Page images and extracted text ▸
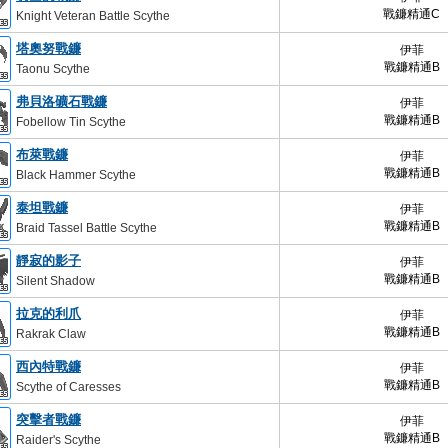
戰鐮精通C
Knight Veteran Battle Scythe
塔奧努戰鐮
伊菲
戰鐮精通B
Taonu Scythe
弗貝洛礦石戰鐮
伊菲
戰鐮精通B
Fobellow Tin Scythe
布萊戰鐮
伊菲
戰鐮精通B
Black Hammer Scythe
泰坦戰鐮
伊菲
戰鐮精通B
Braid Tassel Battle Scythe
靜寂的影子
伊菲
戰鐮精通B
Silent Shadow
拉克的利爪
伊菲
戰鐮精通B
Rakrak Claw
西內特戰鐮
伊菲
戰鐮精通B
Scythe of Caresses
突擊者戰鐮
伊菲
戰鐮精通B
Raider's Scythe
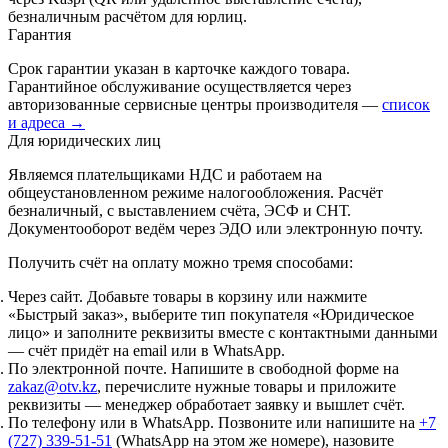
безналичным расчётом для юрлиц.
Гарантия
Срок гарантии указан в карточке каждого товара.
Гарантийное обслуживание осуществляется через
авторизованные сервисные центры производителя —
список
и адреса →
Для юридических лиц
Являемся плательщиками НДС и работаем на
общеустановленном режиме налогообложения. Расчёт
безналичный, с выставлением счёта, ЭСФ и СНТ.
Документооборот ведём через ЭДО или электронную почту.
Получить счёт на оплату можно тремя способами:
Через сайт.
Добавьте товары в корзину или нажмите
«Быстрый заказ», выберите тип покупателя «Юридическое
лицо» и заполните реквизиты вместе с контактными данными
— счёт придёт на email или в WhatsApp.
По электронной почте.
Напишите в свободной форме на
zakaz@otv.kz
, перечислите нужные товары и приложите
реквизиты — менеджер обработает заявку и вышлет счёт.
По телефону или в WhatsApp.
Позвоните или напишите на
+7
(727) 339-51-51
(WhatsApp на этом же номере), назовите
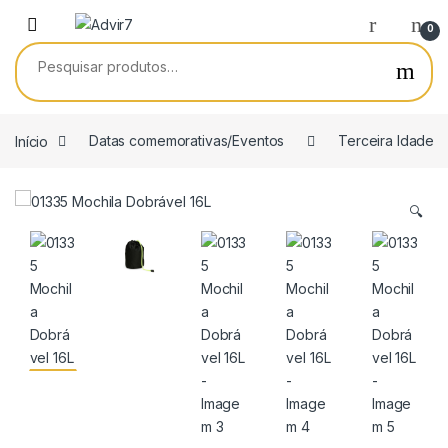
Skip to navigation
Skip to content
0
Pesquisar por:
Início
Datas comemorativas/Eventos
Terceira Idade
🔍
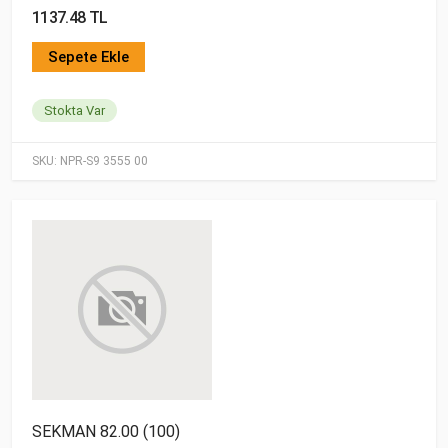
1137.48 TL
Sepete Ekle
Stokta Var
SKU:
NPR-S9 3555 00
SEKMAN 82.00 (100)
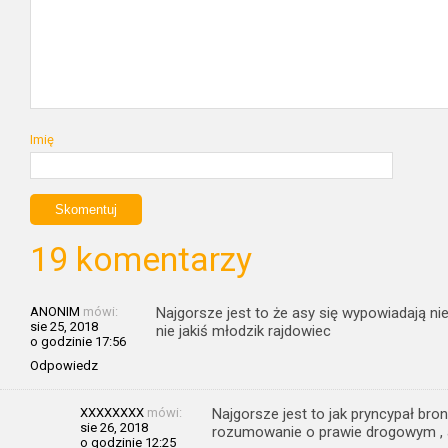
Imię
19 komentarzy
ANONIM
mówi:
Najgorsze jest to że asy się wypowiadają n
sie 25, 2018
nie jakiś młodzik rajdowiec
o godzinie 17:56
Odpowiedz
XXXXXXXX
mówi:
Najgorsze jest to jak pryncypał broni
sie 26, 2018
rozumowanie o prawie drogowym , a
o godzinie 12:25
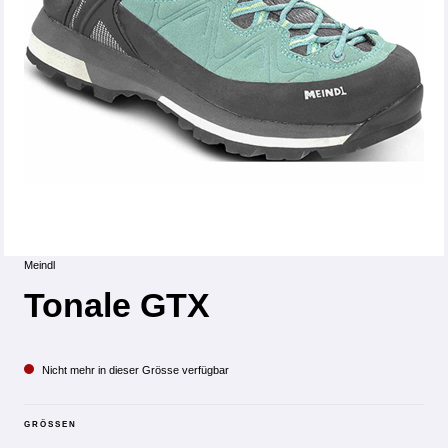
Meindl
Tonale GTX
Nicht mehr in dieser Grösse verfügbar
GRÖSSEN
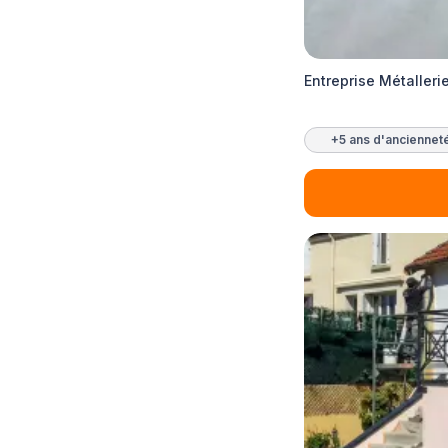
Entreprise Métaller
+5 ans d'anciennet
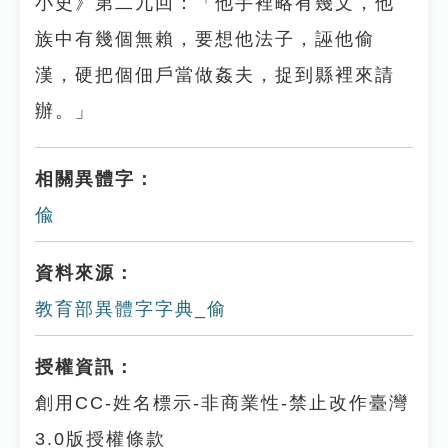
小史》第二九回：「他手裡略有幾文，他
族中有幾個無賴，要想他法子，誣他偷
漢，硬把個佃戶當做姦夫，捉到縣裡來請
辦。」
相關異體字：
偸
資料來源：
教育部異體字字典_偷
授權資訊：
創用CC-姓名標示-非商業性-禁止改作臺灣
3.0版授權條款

YOUR ASSIGNMENT ▸
Which lines above contain the word "реквизиты"? Show each of them.

SOLUTION BELOW ▸
лицо» и заполните реквизиты вместе с контактными данными
реквизиты — менеджер обработает заявку и вышлет счёт.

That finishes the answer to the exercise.